I help a lot of organizations with their DevOps journey and implementation. Many times the organizations I work for are large enterprises or bigger companies. Because there are many teams within these organizations that have more or less the same requirements, there is often a so called IT 4 IT department, that is creating some centralized capabilities.
Although I think that IT 4 IT is not always a good option, because it interjects with the fundamental DevOps principles like autonomous teams, it can make sense if applied correctly.

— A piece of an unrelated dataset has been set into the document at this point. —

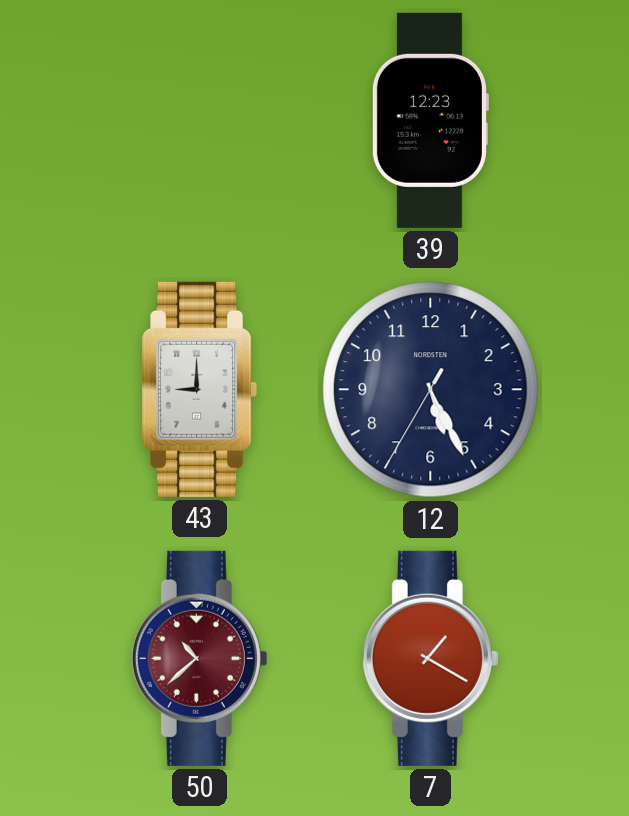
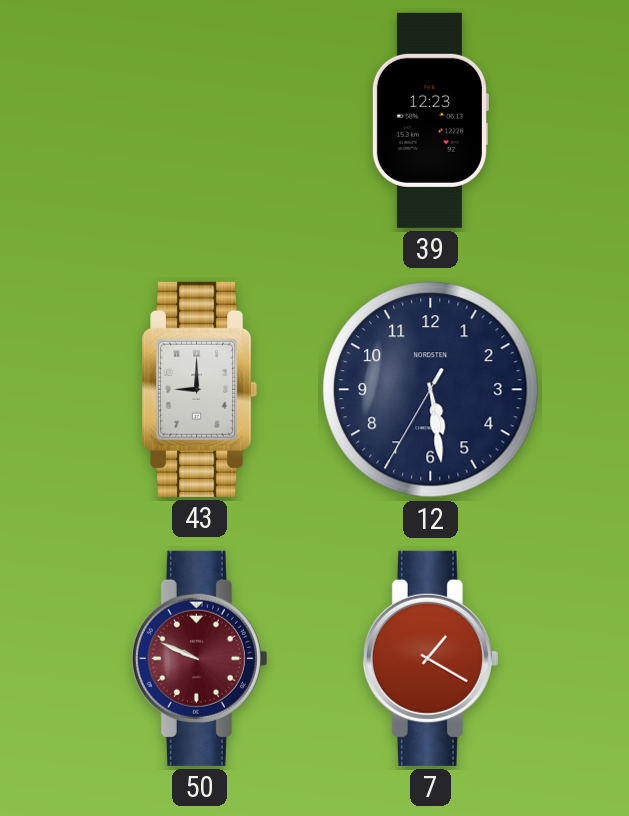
12: 5:25 -> 5:28
50: 10:38 -> 9:49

When doing DevOps it is important to do this in a secure way. Especially in an enterprise this is top of mind and the reason why departments as Change Management, Release Management, Change Architecture Boards etc. exist. When it comes to security and enterprise regulations, certain things are required to be in place. Whether it is ISO, SOX , COBIT or whatever other framework is used to validate whether you are compliant, a few principles are important to have in place.

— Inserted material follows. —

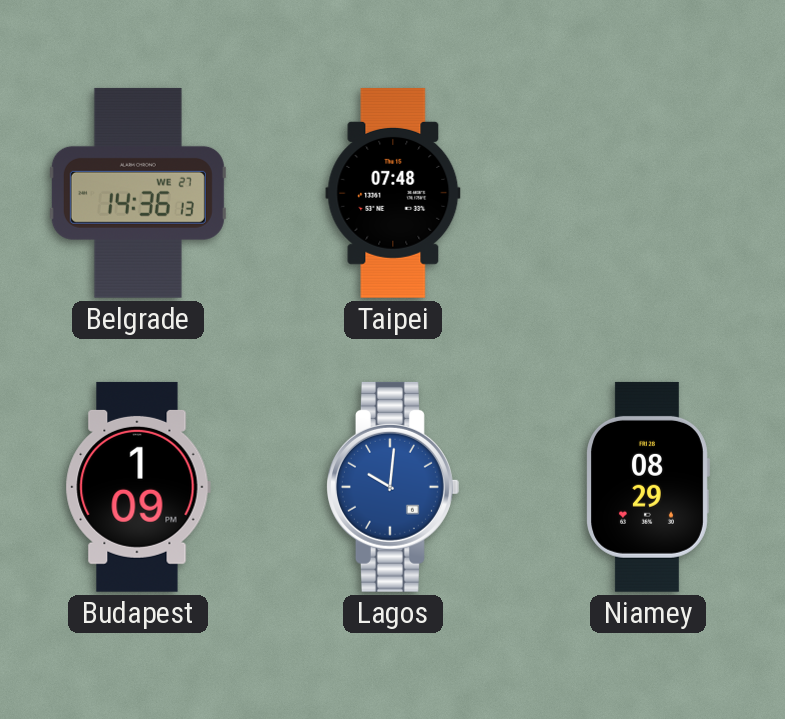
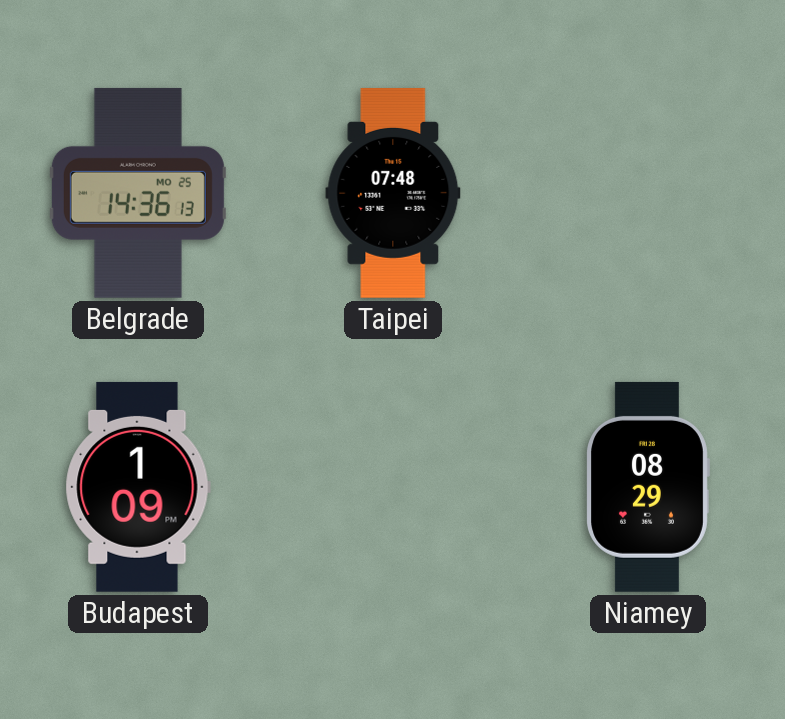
Belgrade date: WE 27 -> MO 25
Lagos: 10:01 -> none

- Ensure integrity by having audit trails on code and artifacts
- Ensure the 4-eyes principle on every change to production
- Embed Security Testing throughout your process
- Prevent unauthorized (data) access
Translating these principles into an implementation often results in restricting access, close down functionality, denying actions and instantiating control authorities. Because, that is what we are used to.
For this purpose I created the IT4IT DevOps Manifesto. A simple set of principles that can be used in guiding people to make the right decision.
- Protect vs Blame
- Report vs Control
- Enable others vs Doing yourself
- Allow vs Deny
- Automated vs Manual
Protect vs Blame
When you implement something that results in an audit trail, it automatically becomes visible who did something. This blame culture is not something we want to encourage. Therefore, measures are not implemented only to see who has approved or done something. Implemented measures should contribute to higher protection, security or traceability.
Report vs Control
When you write tools to prevent people from doing the wrong things, they eventually will work around you. And worse, they will never learn to the right thing. So tools that check if the things are done right, need to be in place, but as a validation check. The report is sent to the people and it is their responsibility to do the right thing.
Enable others vs Doing yourself
Who does not like to be served? Can you create xyz for me or can you update abc? Rights, knowledge, time, here is always a reason why you sent the work to somebody else. But if somebody else does our work, it becomes their burden when something is wrong, and they become your bottleneck when you want to move on. So instead of DOING things for others, we do things WITH others and ENABLE them to do it themselves by automating or plain teaching
Allow vs Deny
Computer says no! When we take a stand that everybody is doing their best, we should consider allow (or yes) over Deny (no!). A request is granted and then checked instead of the other way around. Most of the things are allowed in the end, so why not revert the ones that were not OK in the first place. It is our responsibility to check as much as we can in automated fashion.
Automated vs Manual
In 9 out of 10 cases it is easier to do something manual then to do it automated and repeatable. But very soon you are in a position that you are only doing manual work. We automate everything we can. During our automation effort, we can consider to do it manually, but be careful with this!
I hope that it also can be of a benefit to you!